Pero la paranoia conspiranoica de Trump tiene algunas diferencias esenciales con sus antecesoras, lo que la convierten aún en más peligrosa.
- En primer lugar, el agente externo ya no es extranjero, es estadounidense. Donald Trump calificó a las manifestaciones contra la inequidad racial como una conspiración comunista para terminar con América. Para destruir su historia y reescribirla. El enemigo, esta vez, no sólo está en casa, es de casa. De este modo, Trump expulsó simbólicamente a las masas que reclaman por una mayor justicia social, les vetó el carácter de estadounidenses.
- EE.UU. ya no es el mismo. La paupérrima reacción estadounidense al Covid-19 superó largamente la postura negacionista de Trump. No se trató solamente de la negación necia del presidente. El problema fue mucho más profundo y también tuvo su representación simbólica, corroborando acaso que Estados Unidos ya no es una potencia hegemónica. Sus problemas económicos, sus desvaríos electorales y ahora su incapacidad para enfrentar la pandemia, sobre todo en la comparación con otras potencias, son reveladoras.
- ¿Hasta dónde llegar? En pos de un resultado electoral, el presidente empuja los límites para profundizar el espacio entre los electores. Pero el divide y reinarás aplicado por Trump es un juego peligroso, pues la distancia social genera desbalances y violencia. ¿Cuál va a ser el costo de su estrategia?
Trump ya dividió Estados Unidos, y lo hizo de forma explícita. Hay un Estados Unidos grande, blanco y capitalista. Es la principal potencia mundial, que tiene una tradición y una historia de grandeza; también blanca y capitalista.

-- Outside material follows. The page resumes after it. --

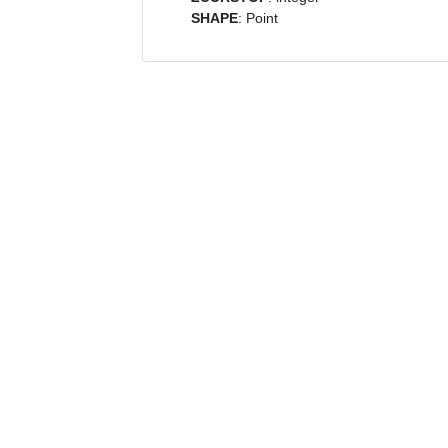
SHAPE
: Point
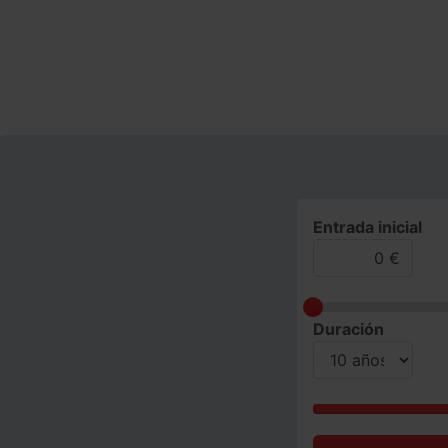
Entrada inicial
Duración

Y hay otro Estados Unidos, variopinto, manchado, impuro, que intenta desvirtuar lo americano, desarmar la grandeza, para construir un nuevo país, más pequeño y vil (según los supremacistas).
El presidente seguirá por el mismo camino, empujando los límites para profundizar las diferencias, y sacar con ello rédito electoral. Aparentemente, tiene mucho que remontar ante Joe Biden, su rival demócrata.
Pero si bien nada es imposible, sí puede ser ya muy tarde para torcer el rumbo de la separación. Más allá de un resultado electoral, ¿cuánto daño hace esta estrategia?
Hacerse esa pregunta antes de pensar en ganar una elección, es lo que debiera ser la política.